Now that you have everything installed, it's time to clone the github repository. Add a new folder to your desired location and give it a descriptive name. Go into your newly created folder and copy the file path. Now open up git bash and type
git clone https://github.com/mawebster9/MachineLearningMadeEasy
and hit enter. This will pull a copy of the repository onto your machine.
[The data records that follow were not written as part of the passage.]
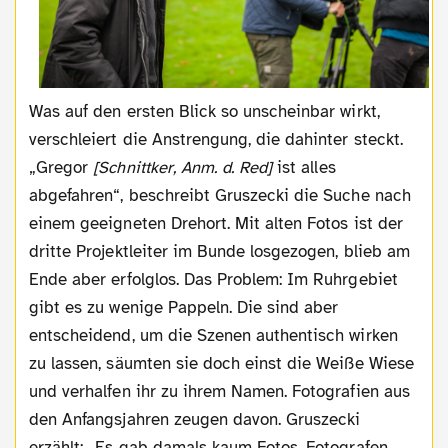
Was auf den ersten Blick so unscheinbar wirkt,
verschleiert die Anstrengung, die dahinter steckt.
„Gregor
[Schnittker, Anm. d. Red]
ist alles
abgefahren“, beschreibt Gruszecki die Suche nach
einem geeigneten Drehort. Mit alten Fotos ist der
dritte Projektleiter im Bunde losgezogen, blieb am
Ende aber erfolglos. Das Problem: Im Ruhrgebiet
gibt es zu wenige Pappeln. Die sind aber
entscheidend, um die Szenen authentisch wirken
zu lassen, säumten sie doch einst die Weiße Wiese
und verhalfen ihr zu ihrem Namen. Fotografien aus
den Anfangsjahren zeugen davon. Gruszecki
erzählt: „Es gab damals kaum Fotos. Fotografen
It is recommended to copy the repo into your python folder.
For additional git bash help, visit https://www.atlassian.com/git/tutorials/git-bash for help with navigating through git bash.
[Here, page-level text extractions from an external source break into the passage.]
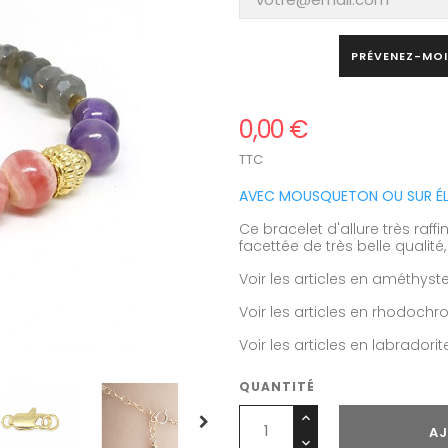
PRÉVENEZ-MOI
0,00 €
TTC
AVEC MOUSQUETON OU SUR ÉLA
Ce bracelet d'allure très raf
facettée de très belle quali
Voir les articles en améthyst
Voir les articles en rhodochro
Voir les articles en labradorit
QUANTITÉ
AJ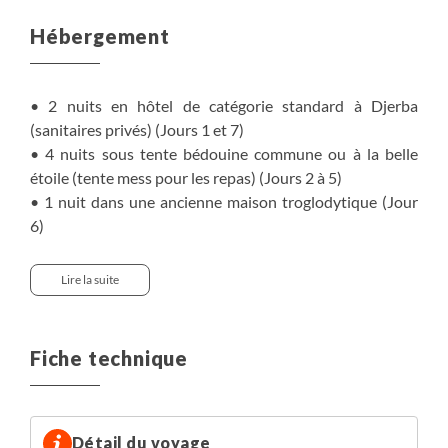
Hébergement
• 2 nuits en hôtel de catégorie standard à Djerba
(sanitaires privés) (Jours 1 et 7)
• 4 nuits sous tente bédouine commune ou à la belle
étoile (tente mess pour les repas) (Jours 2 à 5)
• 1 nuit dans une ancienne maison troglodytique (Jour
6)
NB : l’hébergement chez l’habitant peut être modifié en
Lire la suite
fonction de leur disponibilité d’accueil.
La possibilité d'un hébergement individuel n'est
Fiche technique
réalisable que lors des nuits des jours 1 et 7 en hôtel, et
des nuits 2 à 5 sous tente igloo.
Supplément chambre individuelle (nuits des jours 1 et 7)
Détail du voyage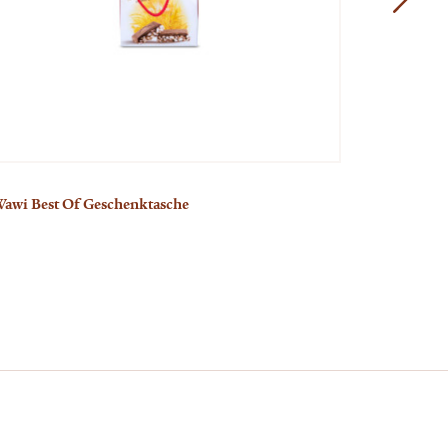
awi Best Of Geschenktasche
Marzipan K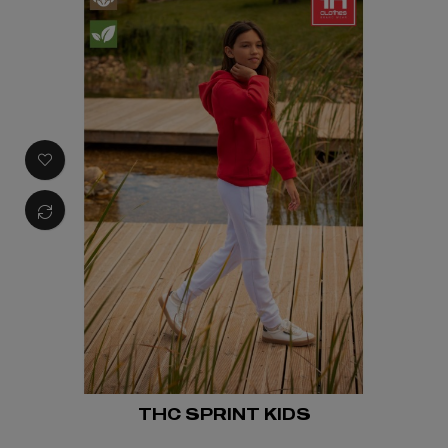
THC SPRINT KIDS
For aditional git help, visit http://guides.beanstalkapp.com/version-control/common-git-commands.html for help with git itself.
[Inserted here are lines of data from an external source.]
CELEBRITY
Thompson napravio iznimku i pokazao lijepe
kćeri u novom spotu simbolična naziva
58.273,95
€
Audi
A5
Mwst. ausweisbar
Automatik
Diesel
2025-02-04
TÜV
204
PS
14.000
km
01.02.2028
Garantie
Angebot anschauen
Git mimics Linux file structure definitions, so for Windows machines you will need to replace all of the "" to "/"" (example: "C:\Users\Programs\git_repo" should be changed to this "C:/Users/Programs/git_repo") in the file path when using git bash. This is a problem with Windows machines since the directory paths have different syntax structures. You also need to include all file folders and files in double quotes ("Example File Name") if they are not one single word and are broken up by spaces.
Now that you have everything installed, it's time to run the Jupyter Notebooks application. The most important part of this step is to not exit/close out of the powershell window - this will stop the notebook. You can minimize this window but do not close it. As you make changes to the notebook in your browser window, code will be populated in the powershell window but you can ignore this for now.
In the Powershell window, change your directory to be your python folder. I recommend cloning your git repository in this folder. In the powershell command prompt, type
jupyter notebook
You will see output that resembles this:
[I 10:52:50.055 NotebookApp] The Jupyter Notebook is running at:
[I 10:52:50.057 NotebookApp] http://localhost:8888/?token=a59f01953665fe6bb67a64e21ff20d395a8be1ab582813ea
[I 10:52:50.057 NotebookApp] Use Control-C to stop this server and shut down all kernels (twice to skip confirmation).
[C 10:52:50.169 NotebookApp]
This command may automatically open your browser - if it does not, open up a browser and in the website bar type "http://localhose:8888" and hit enter. It will either open directly to the files available to you but if it does not, copy the remaining line after the "token=" on the second line of the output and paste it into the token box on the webpage and hit enter.
Now you have an instance of Jupyter Notebooks on your computer!
To start a new Notebook, select the "New" option at the top and under the "Notebook:" option, select "Python 3". This will open up a new notebook for you. If you wish to access already existing Notebooks, simply click on the notebook you wish to open.
Make sure to save your files often and push any of your changes to git often. I highly recommend you thoroughly document your code to ensure you and others can easily understand what's going on.
If you did not clone the repo into your Python folder, you will need to locate the files you want, copy them to the python folder, follow directions for getting Jupyter Notebooks up and running, do your work, save, then copy all files you changed back to the repo folder, then push changes to git if you wish.